Thursday, September 27, 2007

Shine on, harvest moon

Last night was the full harvest moon, coming on the heels of Sunday's autumnal equinox. It is a magical time, a time of change and harvest, of reaping what you have sown over the year, and it also is a preparation for the long dormant winter.

My little group -- Cowgirls, we call ourselves, after the game Cowgirls Ride the Trail of Truth -- has been meeting about twice a month for nearly three years now to share our lives, to celebrate relationship and friendships, to provide support to each other. Our ages are very diverse: I'm not really quite sure how we were drawn together initially, other than we shared a love of the arts. Certainly our life experiences are wildly different, which makes for interesting stories.

And we share a spirituality that is rooted in Christianity -- we all have church-going histories--but has evolved into an undefined, unrefined mixture of Buddhism, Neopaganism, New Thought, and probably involving elements of several other practices. I don't know that WE know, exactly.
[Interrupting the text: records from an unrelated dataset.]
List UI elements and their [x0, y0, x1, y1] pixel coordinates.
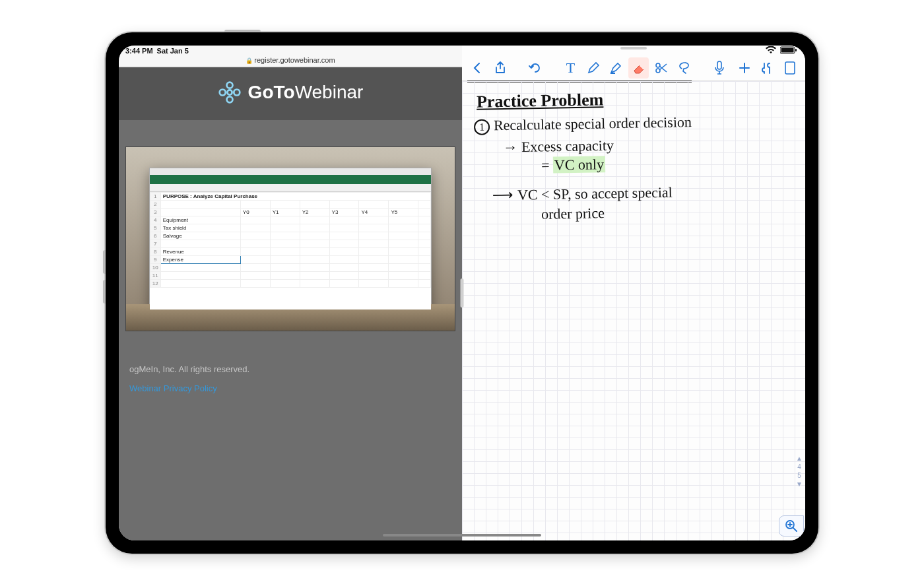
lock-icon: 🔒: [246, 57, 253, 64]
svg-point-2: [226, 96, 232, 102]
table-row: 9Expense: [150, 255, 430, 263]
battery-icon: [780, 46, 797, 55]
settings-button[interactable]: [757, 57, 777, 79]
table-row: 5Tax shield: [150, 224, 430, 232]
table-row: 1PURPOSE : Analyze Capital Purchase: [150, 192, 430, 200]
share-button[interactable]: [490, 57, 510, 79]
scissors-tool[interactable]: [651, 57, 671, 79]
note-line-5: order price: [541, 203, 605, 224]
eraser-tool[interactable]: [628, 57, 648, 79]
pen-tool[interactable]: [583, 57, 603, 79]
table-row: 6Salvage: [150, 232, 430, 240]
table-row: 2: [150, 200, 430, 208]
status-date: Sat Jan 5: [157, 47, 189, 55]
svg-rect-11: [785, 62, 795, 74]
safari-url-text: register.gotowebinar.com: [254, 56, 335, 64]
svg-point-1: [234, 90, 240, 96]
table-row: 7: [150, 240, 430, 247]
note-line-1: 1Recalculate special order decision: [474, 112, 692, 135]
gotowebinar-header: GoToWebinar: [119, 67, 462, 120]
table-row: 4Equipment: [150, 216, 430, 224]
brand-light: Webinar: [295, 82, 364, 102]
lasso-tool[interactable]: [674, 57, 694, 79]
highlighted-text: VC only: [553, 156, 606, 173]
note-line-2: →Excess capacity: [503, 136, 614, 158]
ipad-device-frame: 3:44 PM Sat Jan 5 🔒register.gotowebinar.…: [106, 32, 818, 554]
page-button[interactable]: [780, 57, 800, 79]
table-row: 8Revenue: [150, 247, 430, 255]
excel-ribbon: [150, 175, 431, 184]
excel-titlebar: [150, 168, 431, 175]
excel-toolbar: [150, 184, 431, 192]
notes-toolbar: T: [462, 55, 805, 81]
back-button[interactable]: [467, 57, 487, 79]
circled-number: 1: [474, 119, 490, 135]
footer-copyright: ogMeIn, Inc. All rights reserved.: [129, 364, 451, 374]
zoom-button[interactable]: [779, 515, 804, 537]
svg-rect-7: [795, 49, 797, 51]
svg-point-4: [227, 90, 232, 94]
status-time: 3:44 PM: [125, 47, 153, 55]
note-title: Practice Problem: [477, 88, 604, 113]
ipad-screen: 3:44 PM Sat Jan 5 🔒register.gotowebinar.…: [119, 46, 805, 540]
flower-icon: [218, 81, 242, 104]
svg-rect-6: [781, 48, 794, 53]
undo-button[interactable]: [525, 57, 545, 79]
svg-point-0: [226, 82, 232, 88]
split-view-handle[interactable]: [461, 278, 464, 308]
mic-button[interactable]: [710, 57, 729, 79]
status-bar-left: 3:44 PM Sat Jan 5: [119, 46, 462, 55]
page-current: 4: [797, 463, 801, 471]
webinar-footer: ogMeIn, Inc. All rights reserved. Webina…: [125, 331, 455, 393]
brand-bold: GoTo: [248, 82, 295, 102]
wifi-icon: [766, 46, 776, 55]
excel-window: 1PURPOSE : Analyze Capital Purchase 2 3 …: [149, 168, 432, 311]
table-row: 10: [150, 263, 430, 271]
note-line-4: ⟶VC < SP, so accept special: [492, 183, 673, 205]
privacy-policy-link[interactable]: Webinar Privacy Policy: [129, 383, 451, 393]
page-next: 5: [797, 472, 801, 479]
home-indicator[interactable]: [383, 534, 541, 537]
ipad-volume-down: [103, 280, 106, 304]
svg-rect-10: [717, 61, 721, 69]
svg-point-3: [219, 90, 225, 96]
arrow-icon: →: [503, 139, 517, 155]
gotowebinar-logo: GoToWebinar: [218, 81, 364, 104]
ipad-volume-up: [103, 250, 106, 274]
safari-app: 3:44 PM Sat Jan 5 🔒register.gotowebinar.…: [119, 46, 462, 540]
page-navigator[interactable]: ▲ 4 5 ▼: [796, 455, 803, 488]
webinar-content: 1PURPOSE : Analyze Capital Purchase 2 3 …: [119, 120, 462, 540]
multitask-pill[interactable]: [620, 47, 647, 49]
page-up-icon[interactable]: ▲: [796, 455, 803, 462]
table-row: 3 Y0 Y1 Y2 Y3 Y4 Y5: [150, 208, 430, 216]
notes-app: T Practice Problem 1Recalculate special …: [462, 46, 805, 540]
highlighter-tool[interactable]: [606, 57, 626, 79]
text-tool[interactable]: T: [560, 57, 580, 79]
excel-grid: 1PURPOSE : Analyze Capital Purchase 2 3 …: [150, 192, 431, 310]
table-row: 12: [150, 279, 430, 287]
notebook-page[interactable]: Practice Problem 1Recalculate special or…: [462, 81, 805, 540]
presenter-screenshare[interactable]: 1PURPOSE : Analyze Capital Purchase 2 3 …: [125, 146, 455, 331]
add-button[interactable]: [735, 57, 754, 79]
page-down-icon[interactable]: ▼: [796, 480, 803, 488]
arrow-icon: ⟶: [492, 187, 513, 204]
safari-address-bar[interactable]: 🔒register.gotowebinar.com: [119, 55, 462, 67]
note-line-3: = VC only: [541, 154, 606, 175]
table-row: 11: [150, 271, 430, 279]
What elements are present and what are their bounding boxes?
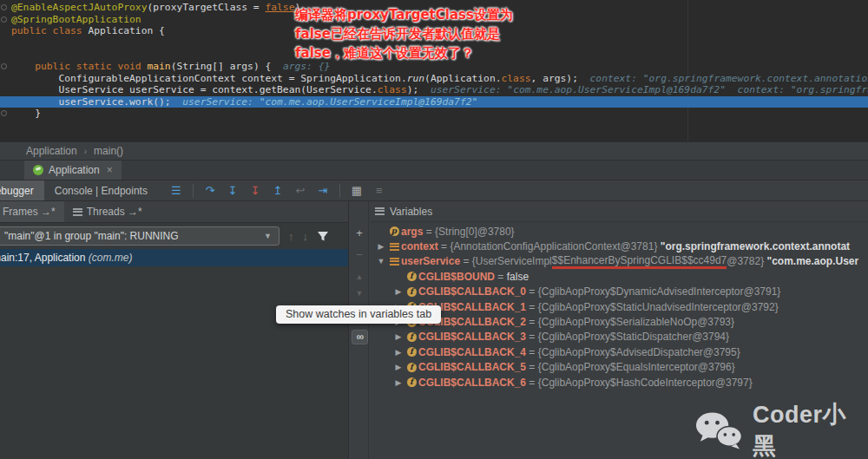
expander-closed-icon[interactable]: ▶ [392, 287, 404, 296]
equals-sign: = [526, 331, 538, 343]
variable-row[interactable]: fCGLIB$BOUND = false [370, 269, 868, 284]
move-watch-down-button[interactable]: ▼ [350, 287, 369, 299]
variable-row[interactable]: ▼userService = {UserServiceImpl$$Enhance… [370, 254, 868, 269]
variable-value: {CglibAopProxy$HashCodeInterceptor@3797} [538, 377, 753, 389]
stack-frame-selected[interactable]: main:17, Application (com.me) [0, 249, 348, 266]
run-tab-application[interactable]: Application × [24, 161, 122, 180]
tab-threads-label: Threads →* [87, 206, 142, 218]
add-watch-button[interactable]: + [350, 227, 369, 239]
watermark: Coder小黑 [694, 399, 868, 459]
run-tab-bar: Application × [0, 160, 868, 180]
variable-row[interactable]: pargs = {String[0]@3780} [370, 224, 868, 239]
equals-sign: = [526, 346, 538, 358]
annotation-note-line: false，难道这个设置无效了？ [295, 43, 513, 62]
equals-sign: = [526, 316, 538, 328]
variable-row[interactable]: ▶fCGLIB$CALLBACK_6 = {CglibAopProxy$Hash… [370, 375, 868, 390]
threads-icon [73, 208, 82, 216]
field-icon: f [407, 287, 417, 297]
variable-name: CGLIB$CALLBACK_3 [418, 331, 526, 343]
run-tab-spacer [0, 161, 24, 180]
chevron-down-icon: ▼ [264, 232, 272, 240]
variable-row[interactable]: ▶fCGLIB$CALLBACK_1 = {CglibAopProxy$Stat… [370, 299, 868, 314]
run-to-cursor-icon[interactable]: ⇥ [313, 180, 332, 200]
spring-boot-icon [33, 165, 43, 175]
expander-open-icon[interactable]: ▼ [375, 257, 387, 266]
filter-icon[interactable] [317, 230, 329, 242]
tab-debugger[interactable]: Debugger [0, 180, 44, 200]
frames-panel: Frames →* Threads →* "main"@1 in group "… [0, 201, 349, 459]
frames-tabs: Frames →* Threads →* [0, 201, 348, 223]
variable-value-literal: false [507, 271, 529, 283]
expander-closed-icon[interactable]: ▶ [392, 378, 404, 387]
variable-name: userService [401, 255, 460, 267]
fold-marker-icon[interactable] [1, 16, 7, 23]
view-options-icon[interactable]: ☰ [167, 180, 186, 200]
force-step-into-icon[interactable]: ↧ [246, 180, 265, 200]
equals-sign: = [526, 285, 538, 298]
field-icon: f [407, 347, 417, 357]
variable-row[interactable]: ▶fCGLIB$CALLBACK_5 = {CglibAopProxy$Equa… [370, 360, 868, 375]
equals-sign: = [423, 226, 435, 238]
next-frame-button[interactable]: ↓ [303, 230, 309, 243]
equals-sign: = [526, 377, 538, 389]
expander-closed-icon[interactable]: ▶ [392, 363, 404, 371]
variable-name: CGLIB$CALLBACK_5 [418, 361, 526, 373]
code-line: userService.work(); userService: "com.me… [11, 96, 868, 108]
variable-value: {CglibAopProxy$SerializableNoOp@3793} [538, 316, 734, 328]
show-watches-button[interactable]: ∞ [352, 330, 368, 344]
parameter-icon: p [390, 226, 399, 236]
tab-console-endpoints[interactable]: Console | Endpoints [44, 180, 158, 200]
drop-frame-icon[interactable]: ↩ [291, 180, 310, 200]
variable-value: @3782} [727, 255, 766, 267]
variable-row[interactable]: ▶context = {AnnotationConfigApplicationC… [370, 239, 868, 253]
fold-marker-icon[interactable] [1, 4, 7, 10]
variable-row[interactable]: ▶fCGLIB$CALLBACK_2 = {CglibAopProxy$Seri… [370, 314, 868, 329]
variable-name: CGLIB$CALLBACK_0 [418, 285, 526, 298]
step-out-icon[interactable]: ↥ [268, 180, 287, 200]
frame-label: main:17, Application [0, 252, 89, 264]
variable-row[interactable]: ▶fCGLIB$CALLBACK_0 = {CglibAopProxy$Dyna… [370, 285, 868, 299]
expander-closed-icon[interactable]: ▶ [392, 348, 404, 357]
variable-value: {String[0]@3780} [435, 226, 515, 238]
thread-selector-dropdown[interactable]: "main"@1 in group "main": RUNNING ▼ [0, 226, 279, 246]
frame-package: (com.me) [89, 252, 133, 264]
remove-watch-button[interactable]: − [350, 249, 369, 261]
code-editor[interactable]: @EnableAspectJAutoProxy(proxyTargetClass… [0, 0, 868, 141]
variables-header: Variables [370, 201, 868, 222]
variables-rows: pargs = {String[0]@3780}▶context = {Anno… [370, 224, 868, 390]
evaluate-expression-icon[interactable]: ▦ [347, 180, 366, 200]
layout-settings-icon[interactable]: ≡ [370, 180, 389, 200]
tab-frames[interactable]: Frames →* [0, 201, 64, 222]
toolbar-separator [193, 184, 194, 198]
toolbar-separator [339, 184, 340, 198]
variable-value: {CglibAopProxy$StaticDispatcher@3794} [538, 331, 729, 343]
expander-closed-icon[interactable]: ▶ [392, 332, 404, 341]
equals-sign: = [438, 240, 450, 252]
field-icon: f [407, 377, 417, 387]
breadcrumb-item-class[interactable]: Application [26, 145, 77, 157]
equals-sign: = [495, 271, 507, 283]
move-watch-up-button[interactable]: ▲ [350, 271, 369, 283]
fold-marker-icon[interactable] [1, 63, 7, 69]
annotation-note-line: false已经在告诉开发者默认值就是 [295, 24, 513, 43]
variable-row[interactable]: ▶fCGLIB$CALLBACK_4 = {CglibAopProxy$Advi… [370, 344, 868, 359]
code-line: UserService userService = context.getBea… [11, 84, 868, 96]
debug-toolbar: Debugger Console | Endpoints ☰↷↧↧↥↩⇥▦≡ [0, 180, 868, 201]
breadcrumb-item-method[interactable]: main() [94, 145, 123, 157]
field-icon: f [407, 332, 417, 342]
object-icon [390, 243, 399, 251]
step-into-icon[interactable]: ↧ [223, 180, 242, 200]
variable-row[interactable]: ▶fCGLIB$CALLBACK_3 = {CglibAopProxy$Stat… [370, 330, 868, 344]
previous-frame-button[interactable]: ↑ [288, 230, 294, 243]
expander-closed-icon[interactable]: ▶ [375, 242, 387, 251]
field-icon: f [407, 363, 417, 372]
debug-toolbar-icons: ☰↷↧↧↥↩⇥▦≡ [167, 180, 389, 200]
tab-threads[interactable]: Threads →* [64, 201, 151, 222]
object-icon [390, 258, 399, 266]
thread-selector-value: "main"@1 in group "main": RUNNING [4, 230, 179, 242]
code-line: ConfigurableApplicationContext context =… [11, 73, 868, 85]
fold-marker-icon[interactable] [1, 110, 7, 116]
variable-name: args [401, 226, 423, 238]
close-icon[interactable]: × [107, 164, 113, 176]
step-over-icon[interactable]: ↷ [201, 180, 220, 200]
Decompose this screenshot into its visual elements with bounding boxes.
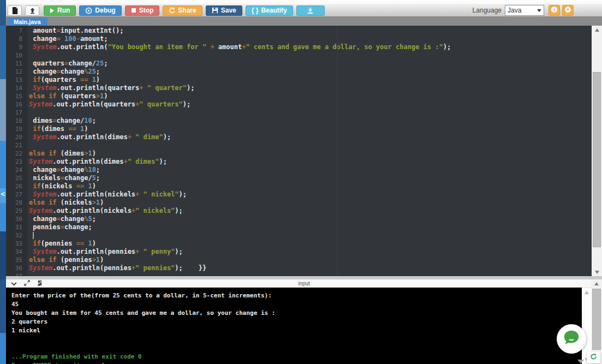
scroll-up-arrow[interactable] <box>592 26 602 34</box>
code-line[interactable]: if(quarters == 1) <box>29 76 592 84</box>
new-file-button[interactable] <box>8 5 22 16</box>
left-panel-strip <box>0 0 6 364</box>
code-line[interactable]: System.out.println(nickels+ " nickel"); <box>29 190 592 199</box>
debug-icon <box>85 7 92 14</box>
line-number: 30 <box>6 215 27 223</box>
code-line[interactable] <box>29 272 592 276</box>
code-line[interactable]: change= 100-amount; <box>29 35 592 43</box>
line-number: 36 <box>6 264 27 272</box>
line-number: 18 <box>6 117 27 125</box>
console-scroll-up-arrow[interactable] <box>582 288 591 296</box>
share-button[interactable]: Share <box>163 5 202 16</box>
braces-icon: { } <box>252 7 259 14</box>
share-label: Share <box>178 7 196 14</box>
tab-bar: Main.java <box>6 16 602 26</box>
open-file-button[interactable] <box>25 5 39 16</box>
console-line: Enter the price of the(from 25 cents to … <box>11 291 602 300</box>
code-line[interactable] <box>29 109 592 117</box>
code-line[interactable]: change=change%10; <box>29 166 592 174</box>
text-cursor <box>33 232 34 239</box>
stop-icon <box>131 8 136 13</box>
code-line[interactable]: System.out.println(pennies+" pennies"); … <box>29 264 592 272</box>
info-button[interactable] <box>549 5 560 16</box>
code-line[interactable]: else if (nickels>1) <box>29 199 592 207</box>
language-label: Language <box>473 7 502 14</box>
info-icon <box>551 5 558 15</box>
code-line[interactable] <box>29 51 592 59</box>
line-number: 26 <box>6 182 27 190</box>
toolbar-top-strip <box>6 0 602 4</box>
code-line[interactable]: change=change%25; <box>29 68 592 76</box>
code-line[interactable]: quarters=change/25; <box>29 59 592 68</box>
line-number: 22 <box>6 150 27 158</box>
code-line[interactable]: if(pennies == 1) <box>29 240 592 248</box>
code-lines[interactable]: amount=input.nextInt(); change= 100-amou… <box>27 26 592 276</box>
save-icon <box>212 7 218 14</box>
console-line: 1 nickel <box>11 326 602 335</box>
line-number: 14 <box>6 84 27 92</box>
collapse-left-chevron[interactable]: < <box>0 190 6 198</box>
page-scrollbar-thumb[interactable] <box>592 289 601 350</box>
save-label: Save <box>221 7 236 14</box>
code-line[interactable]: dimes=change/10; <box>29 117 592 125</box>
console-line: 2 quarters <box>11 318 602 326</box>
line-number: 32 <box>6 231 27 240</box>
code-line[interactable] <box>29 231 592 240</box>
expand-icon <box>24 278 30 288</box>
line-number: 35 <box>6 256 27 264</box>
play-icon <box>50 8 55 14</box>
code-line[interactable]: amount=input.nextInt(); <box>29 27 592 35</box>
code-line[interactable]: System.out.println(nickels+" nickels"); <box>29 207 592 215</box>
dropdown-arrow-icon <box>537 9 541 12</box>
collapse-console-button[interactable] <box>11 278 17 288</box>
gear-icon <box>564 5 571 15</box>
line-number: 23 <box>6 158 27 166</box>
line-number-gutter: 7891011121314151617181920212223242526272… <box>6 26 27 276</box>
download-button[interactable] <box>296 5 325 16</box>
print-margin-line <box>337 26 338 276</box>
beautify-button[interactable]: { } Beautify <box>246 5 293 16</box>
code-line[interactable]: change=change%5; <box>29 215 592 223</box>
code-line[interactable]: if(nickels == 1) <box>29 182 592 190</box>
code-line[interactable]: nickels=change/5; <box>29 174 592 182</box>
code-line[interactable]: System.out.println(dimes+ " dime"); <box>29 133 592 141</box>
scroll-down-arrow[interactable] <box>592 268 602 276</box>
editor-scrollbar-thumb[interactable] <box>593 72 601 247</box>
code-line[interactable] <box>29 141 592 150</box>
settings-button[interactable] <box>562 5 574 16</box>
code-line[interactable]: System.out.println(pennies+ " penny"); <box>29 248 592 256</box>
language-value: Java <box>508 7 521 14</box>
code-line[interactable]: System.out.println(quarters+ " quarter")… <box>29 84 592 92</box>
refresh-widget-button[interactable] <box>587 351 600 363</box>
stop-button[interactable]: Stop <box>125 5 160 16</box>
clear-console-icon <box>37 278 43 288</box>
page-scroll-up-arrow[interactable] <box>591 279 602 288</box>
language-select[interactable]: Java <box>505 5 544 16</box>
line-number: 34 <box>6 248 27 256</box>
code-line[interactable]: System.out.println("You bought an item f… <box>29 43 592 51</box>
code-line[interactable]: else if (pennies>1) <box>29 256 592 264</box>
widget-caret-icon[interactable] <box>577 360 584 363</box>
line-number: 13 <box>6 76 27 84</box>
console-toolbar: input <box>6 279 602 288</box>
expand-console-button[interactable] <box>24 278 30 288</box>
line-number: 20 <box>6 133 27 141</box>
line-number: 27 <box>6 190 27 199</box>
console-line: Press ENTER to exit console <box>11 361 602 364</box>
code-line[interactable]: if(dimes == 1) <box>29 125 592 133</box>
line-number: 11 <box>6 59 27 68</box>
code-line[interactable]: else if (quarters>1) <box>29 92 592 100</box>
code-line[interactable]: else if (dimes>1) <box>29 150 592 158</box>
code-line[interactable]: System.out.println(quarters+" quarters")… <box>29 100 592 109</box>
chat-widget-button[interactable] <box>557 324 586 354</box>
console-output[interactable]: Enter the price of the(from 25 cents to … <box>6 288 602 364</box>
line-number: 33 <box>6 240 27 248</box>
clear-console-button[interactable] <box>37 278 43 288</box>
line-number: 37 <box>6 272 27 276</box>
line-number: 29 <box>6 207 27 215</box>
code-line[interactable]: System.out.println(dimes+" dimes"); <box>29 158 592 166</box>
code-line[interactable]: pennies=change; <box>29 223 592 231</box>
debug-button[interactable]: Debug <box>79 5 121 16</box>
run-button[interactable]: Run <box>44 5 76 16</box>
save-button[interactable]: Save <box>206 5 242 16</box>
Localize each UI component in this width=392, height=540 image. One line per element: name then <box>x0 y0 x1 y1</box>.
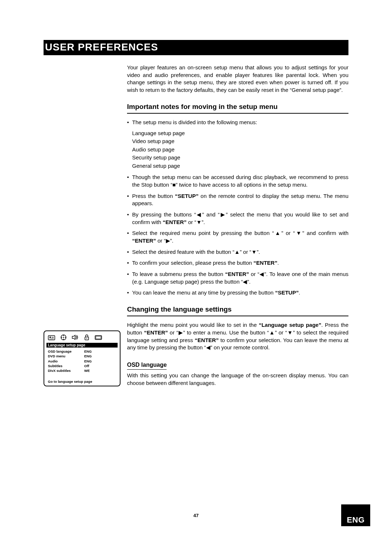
svg-rect-15 <box>96 336 101 339</box>
bullet-item: • The setup menu is divided into the fol… <box>127 119 348 126</box>
language-tab-icon <box>48 334 55 340</box>
menu-name: Language setup page <box>132 129 348 138</box>
setup-menu-list: Language setup page Video setup page Aud… <box>132 129 348 170</box>
svg-marker-11 <box>72 335 75 340</box>
osd-row: DVD menuENG <box>46 354 118 358</box>
bullet-item: •To leave a submenu press the button “EN… <box>127 271 348 285</box>
osd-footer-text: Go to language setup page <box>46 379 118 383</box>
osd-row: OSD languageENG <box>46 349 118 354</box>
page-number: 47 <box>0 513 392 518</box>
bullet-item: •Press the button “SETUP” on the remote … <box>127 192 348 207</box>
body-text-column: Your player features an on-screen setup … <box>127 64 348 391</box>
bullet-text: The setup menu is divided into the follo… <box>132 119 348 126</box>
osd-row: AudioENG <box>46 359 118 364</box>
heading-underline <box>127 113 348 114</box>
general-tab-icon <box>94 334 102 340</box>
svg-rect-1 <box>49 337 51 338</box>
bullet-item: •Select the desired feature with the but… <box>127 248 348 256</box>
osd-tab-icons <box>46 333 118 342</box>
menu-name: Video setup page <box>132 137 348 146</box>
svg-point-13 <box>86 338 87 339</box>
heading-underline <box>127 316 348 316</box>
svg-point-9 <box>63 339 64 340</box>
video-tab-icon <box>60 334 67 341</box>
section-heading-notes: Important notes for moving in the setup … <box>127 102 348 111</box>
intro-paragraph: Your player features an on-screen setup … <box>127 64 348 94</box>
svg-point-10 <box>61 337 62 338</box>
section-heading-language: Changing the language settings <box>127 305 348 314</box>
language-change-paragraph: Highlight the menu point you would like … <box>127 321 348 352</box>
audio-tab-icon <box>72 334 79 340</box>
osd-row: SubtitlesOff <box>46 364 118 368</box>
lock-tab-icon <box>84 334 89 341</box>
language-edge-tab: ENG <box>341 504 370 526</box>
svg-rect-0 <box>48 336 55 340</box>
menu-name: Security setup page <box>132 154 348 162</box>
subsection-heading-osd: OSD language <box>127 361 167 370</box>
menu-name: Audio setup page <box>132 146 348 154</box>
svg-point-8 <box>65 337 66 338</box>
section-title-bar: USER PREFERENCES <box>44 40 348 55</box>
osd-row: DivX subtitlesWE <box>46 368 118 373</box>
bullet-item: •To confirm your selection, please press… <box>127 259 348 267</box>
osd-title: Language setup page <box>46 343 118 348</box>
osd-language-paragraph: With this setting you can change the lan… <box>127 372 348 387</box>
bullet-item: •Though the setup menu can be accessed d… <box>127 174 348 188</box>
svg-point-6 <box>63 337 64 338</box>
osd-screenshot-panel: Language setup page OSD languageENG DVD … <box>44 330 121 386</box>
menu-name: General setup page <box>132 162 348 170</box>
manual-page: USER PREFERENCES Your player features an… <box>0 0 392 540</box>
bullet-item: •Select the required menu point by press… <box>127 230 348 244</box>
bullet-item: •By pressing the buttons “◀” and “▶” sel… <box>127 211 348 226</box>
svg-point-7 <box>63 335 64 336</box>
bullet-item: •You can leave the menu at any time by p… <box>127 289 348 297</box>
But last night we celebrated the equinox with a harvest feast, with candles, with prayers, and then created our own harvest cornucopias with a variety of locally-grown fruits and veggies. I'd gathered a small basket of acorns from our trees, and after holding them and reflecting on the great promise that each small seed holds, we exchanged harvest wishes for each other, using the acorns as the symbol of growth and promise.

And we celebrated Lady Moon, out here where ambient light is so much fainter than in town and the full moon seems so much larger, so much brighter. It was the perfect evening to do so, too, with temperatures still at shirt-sleeve comfort, no clouds, no sounds but crickets and tree frogs or whatever variety of wild thing makes those oddly comforting humming thrumming sounds.

It was a celebration reminding us of the divine feminine, of the energy of the earth and the cycles of life. It was mostly silent, although I'd written some ceremony adapted from a variety of traditions, and altered it further as we went through it -- but it was meaningful and rich and made me feel very blessed to have these women as my heart friends, to share my home with deer and turkeys and other animals -- including a very affectionate kitten who insisted on visiting the laps of two women who are not particularly enamored of cats (how very catlike!).

I am grateful for change that allows new growth and new possibilities. I am grateful for new beginnings and for second chances. I am grateful most of all for love that surrounds and enriches everything in my life today. Thanks be.